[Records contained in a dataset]
▶

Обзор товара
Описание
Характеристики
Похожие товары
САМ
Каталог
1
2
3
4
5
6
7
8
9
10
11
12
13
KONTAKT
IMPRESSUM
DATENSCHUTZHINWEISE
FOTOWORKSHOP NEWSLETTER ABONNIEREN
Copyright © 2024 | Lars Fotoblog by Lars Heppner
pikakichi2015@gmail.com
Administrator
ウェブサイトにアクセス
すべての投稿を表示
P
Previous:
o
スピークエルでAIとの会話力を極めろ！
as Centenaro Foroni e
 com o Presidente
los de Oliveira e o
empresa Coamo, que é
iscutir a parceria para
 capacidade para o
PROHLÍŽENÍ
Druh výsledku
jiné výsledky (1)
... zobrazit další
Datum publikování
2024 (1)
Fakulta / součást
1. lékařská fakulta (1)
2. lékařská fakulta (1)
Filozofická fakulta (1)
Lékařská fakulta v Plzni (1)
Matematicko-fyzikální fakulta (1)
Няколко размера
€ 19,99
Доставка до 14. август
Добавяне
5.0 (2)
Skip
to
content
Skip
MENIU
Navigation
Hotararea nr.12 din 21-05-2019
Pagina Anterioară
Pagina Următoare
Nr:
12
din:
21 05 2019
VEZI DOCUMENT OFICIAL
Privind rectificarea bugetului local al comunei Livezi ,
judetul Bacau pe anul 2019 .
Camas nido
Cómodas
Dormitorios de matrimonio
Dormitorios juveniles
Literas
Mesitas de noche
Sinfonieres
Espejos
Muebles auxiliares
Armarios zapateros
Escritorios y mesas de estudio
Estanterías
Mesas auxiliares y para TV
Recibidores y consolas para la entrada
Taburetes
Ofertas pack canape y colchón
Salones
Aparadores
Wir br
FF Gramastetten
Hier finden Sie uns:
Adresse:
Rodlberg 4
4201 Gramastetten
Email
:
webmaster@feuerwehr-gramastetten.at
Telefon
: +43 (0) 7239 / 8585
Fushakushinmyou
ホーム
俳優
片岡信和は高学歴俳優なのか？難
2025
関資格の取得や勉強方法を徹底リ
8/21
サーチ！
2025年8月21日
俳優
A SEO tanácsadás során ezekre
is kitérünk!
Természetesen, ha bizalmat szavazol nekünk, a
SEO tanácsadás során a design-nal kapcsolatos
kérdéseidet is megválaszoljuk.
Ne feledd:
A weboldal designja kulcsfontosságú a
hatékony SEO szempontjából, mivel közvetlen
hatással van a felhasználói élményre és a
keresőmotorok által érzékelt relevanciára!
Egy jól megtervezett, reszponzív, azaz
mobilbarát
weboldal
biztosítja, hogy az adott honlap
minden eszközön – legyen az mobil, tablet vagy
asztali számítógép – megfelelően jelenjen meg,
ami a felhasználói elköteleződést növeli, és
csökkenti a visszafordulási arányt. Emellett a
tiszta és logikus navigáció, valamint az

◀

• ABOUT THIS EXERCISE:
Copy, without any change, the lines above from the one containing "SEO tanácsadás során a design-nal kapcsolatos" to the end, both ends included. Add nothing else.

• OUTPUT BELOW:
SEO tanácsadás során a design-nal kapcsolatos
kérdéseidet is megválaszoljuk.
Ne feledd:
A weboldal designja kulcsfontosságú a
hatékony SEO szempontjából, mivel közvetlen
hatással van a felhasználói élményre és a
keresőmotorok által érzékelt relevanciára!
Egy jól megtervezett, reszponzív, azaz
mobilbarát
weboldal
biztosítja, hogy az adott honlap
minden eszközön – legyen az mobil, tablet vagy
asztali számítógép – megfelelően jelenjen meg,
ami a felhasználói elköteleződést növeli, és
csökkenti a visszafordulási arányt. Emellett a
tiszta és logikus navigáció, valamint az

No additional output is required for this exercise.